Na 2 jaar in een convent te hebben doorgebracht, mochten zij op 't hof een huis kopen. 5 jaar later volgde haar aanneming tot begijn. Zij heetten dan "ontfanghen beghijnen". Ieder convent werd door een mater bestuurd, 's Avonds werden de 3 poorten, welke toegang gaven tot het hof, zorgvuldig gesloten. Bij accoord van 24 april 1581 vervielen ook de bezittingen van het begijnhof aan de stad. De kerk werd terstond gesloten en in 1590 aan de waalse gemeente afgestaan. 'Alle begijnen echter mochten levenslang in haar huizen blijven wonen, onverschillig of ze eigendom waren of niet. 5 dec. 1582 werd aan de gezamenlijke hofbewoonsters door burgemeesteren een pensioen toegekend. "De laatste "gepensioneerde" begijn stierf in 1635. Zoals vroeger gemeld, *  hebben de begijnen door aankoop van huizen in de Lange Poort een nieuw hof gevormd, zodat steeds weer novicen konden worden aangenomen. Tussen 2 juli 1664 en 15 aug. 1690 meldden 60 leden zich aan en tussen 7 aug.

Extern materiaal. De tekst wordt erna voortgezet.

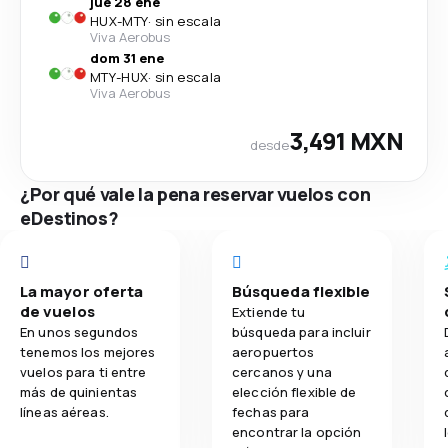
jue 28 ene
HUX
-
MTY
·
sin escala
Viva Aerobus
dom 31 ene
MTY
-
HUX
·
sin escala
Viva Aerobus
3,491 MXN
desde
¿Por qué vale la pena reservar vuelos con
eDestinos?
La mayor oferta
Búsqueda flexible
de vuelos
Extiende tu
En unos segundos
búsqueda para incluir
tenemos los mejores
aeropuertos
vuelos para ti entre
cercanos y una
más de quinientas
elección flexible de
líneas aéreas.
fechas para
encontrar la opción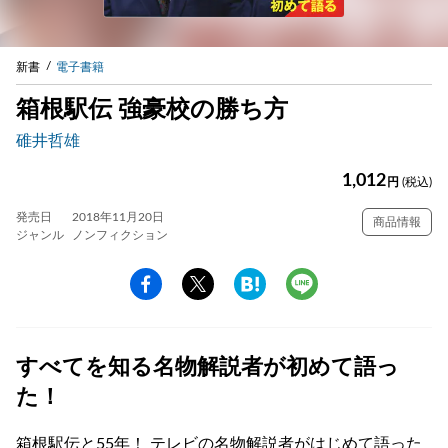
新書
電子書籍
箱根駅伝 強豪校の勝ち方
碓井哲雄
1,012
円
(税込)
発売日
2018年11月20日
商品情報
ジャンル
ノンフィクション
すべてを知る名物解説者が初めて語っ
た！
箱根駅伝と55年！ テレビの名物解説者がはじめて語った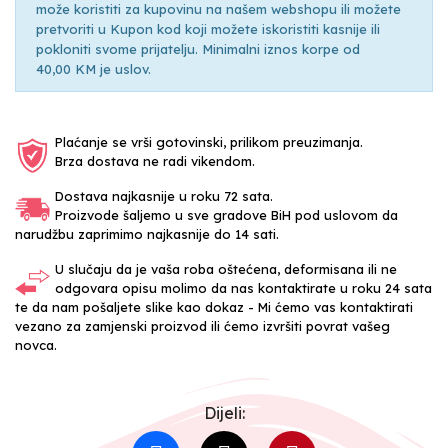
može koristiti za kupovinu na našem webshopu ili možete
pretvoriti u Kupon kod koji možete iskoristiti kasnije ili
pokloniti svome prijatelju. Minimalni iznos korpe od
40,00 KM je uslov.
Plaćanje se vrši gotovinski, prilikom preuzimanja.
Brza dostava ne radi vikendom.
Dostava najkasnije u roku 72 sata.
Proizvode šaljemo u sve gradove BiH pod uslovom da
narudžbu zaprimimo najkasnije do 14 sati.
U slučaju da je vaša roba oštećena, deformisana ili ne
odgovara opisu molimo da nas kontaktirate u roku 24 sata
te da nam pošaljete slike kao dokaz - Mi ćemo vas kontaktirati
vezano za zamjenski proizvod ili ćemo izvršiti povrat vašeg
novca.
Dijeli: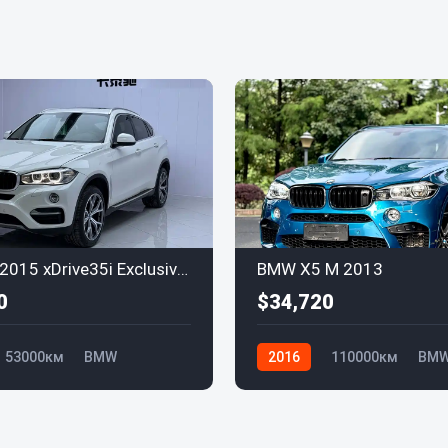
BMW X6 2015 xDrive35i Exclusive Edition
BMW X5 M 2013
0
$34,720
53000км
BMW
2016
110000км
BM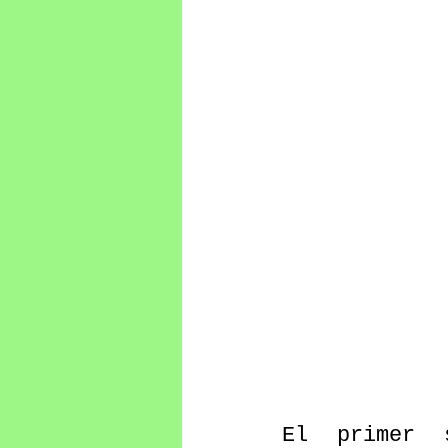
El primer 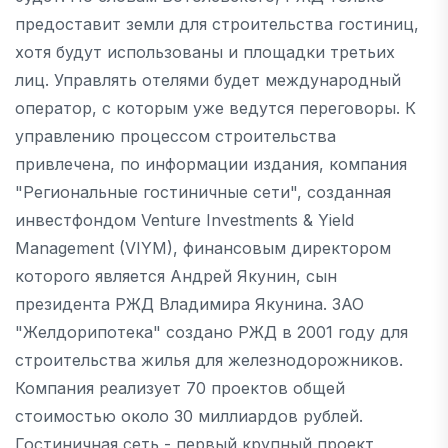
предоставит земли для строительства гостиниц,
хотя будут использованы и площадки третьих
лиц. Управлять отелями будет международный
оператор, с которым уже ведутся переговоры. К
управлению процессом строительства
привлечена, по информации издания, компания
"Региональные гостиничные сети", созданная
инвестфондом Venture Investments & Yield
Management (VIYM), финансовым директором
которого является Андрей Якунин, сын
президента РЖД Владимира Якунина. ЗАО
"Желдорипотека" создано РЖД в 2001 году для
строительства жилья для железнодорожников.
Компания реализует 70 проектов общей
стоимостью около 30 миллиардов рублей.
Гостиничная сеть - первый крупный проект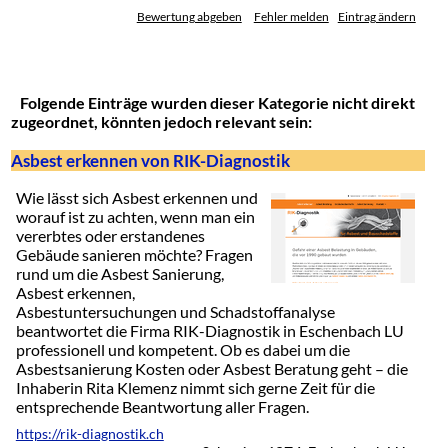
Bewertung abgeben
Fehler melden
Eintrag ändern
Folgende Einträge wurden dieser Kategorie nicht direkt
zugeordnet, könnten jedoch relevant sein:
Asbest erkennen von RIK-Diagnostik
Wie lässt sich Asbest erkennen und
worauf ist zu achten, wenn man ein
vererbtes oder erstandenes
Gebäude sanieren möchte? Fragen
rund um die Asbest Sanierung,
Asbest erkennen,
Asbestuntersuchungen und Schadstoffanalyse
beantwortet die Firma RIK-Diagnostik in Eschenbach LU
professionell und kompetent. Ob es dabei um die
Asbestsanierung Kosten oder Asbest Beratung geht – die
Inhaberin Rita Klemenz nimmt sich gerne Zeit für die
entsprechende Beantwortung aller Fragen.
https://rik-diagnostik.ch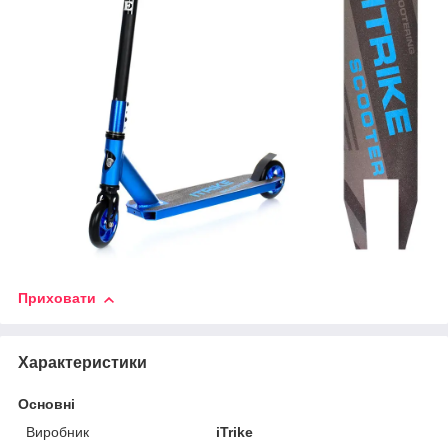
Приховати
Характеристики
Основні
Виробник
iTrike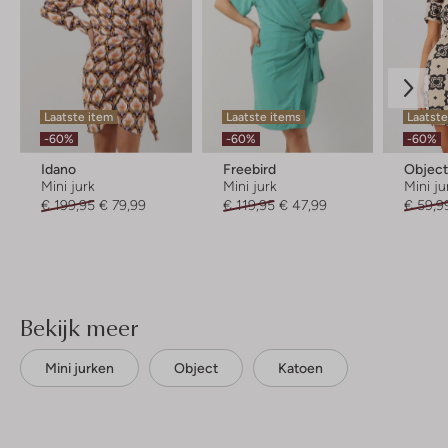
Laatste item
Laatste items
Laatste
-60%
-60%
-60%
Idano
Freebird
Objec
Mini jurk
Mini jurk
Mini ju
€ 199,95
€ 79,99
€ 119,95
€ 47,99
€ 59,9
Bekijk meer
Mini jurken
Object
Katoen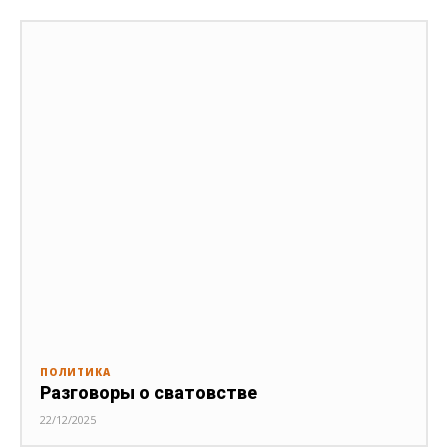
ПОЛИТИКА
Разговоры о сватовстве
22/12/2025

1663 en 7 juli 1692 werden 67 novicen geprofest. In 1694 bedroeg het aantal begijnen 37, onder wie 2 meesteressen. Na die tijd is er van toetreding maar zelden sprake. De eens zo bloeiende stichting was ten dode opgeschreven. 7 april 1824 stierf het laatste begijntje Anna Barbara Amstenraad, 86 jaren oud. Het archief is goed bewaard. In het gemeentearchief bevinden zich een fundatieboek uit de 15-de eeuw en enige 16-de eeuwse stukken.
Erfgoedstuk

Kenmerken

Datering:
1355-1881
Omvang in meters:
3,90
Periode documenten:
1355-1881 (1902)
Openbaarheid:
openbaar
Raadpleegmogelijkheid:
Gebruiksinformatie:
Inventaris inv.nrs. 1-490 en aanvulling nrs. DT 1-2, 14-20, 42. Inv. nrs. 9-10, 62-68, 70, 74, 75 (gedeeltelijk), 77-86, 88 (gedeeltelijk), aanvulling nrs. DT 1, 14, 16-19 zijn in fotokopieën aanwezig in de studiezaal. Indexen op inv. nrs. 62-70 (doopboeken, 1629-1724) op achternaam/patroniem, voornaam, moedersnaam en doopgetuigen in de vorm van kaartenbakken in de studiezaal. Indexen op inv.nrs. 77-80 ( trouwboeken, 1629-1693) op bruidspaar en trouwgetuigen in de vorm van kaartenbakken in de studiezaal. Regesten in: P.M. Verhoofstad, 'Inventaris der archieven van kerken, kloosters en staties (..)', Haarlem 1959.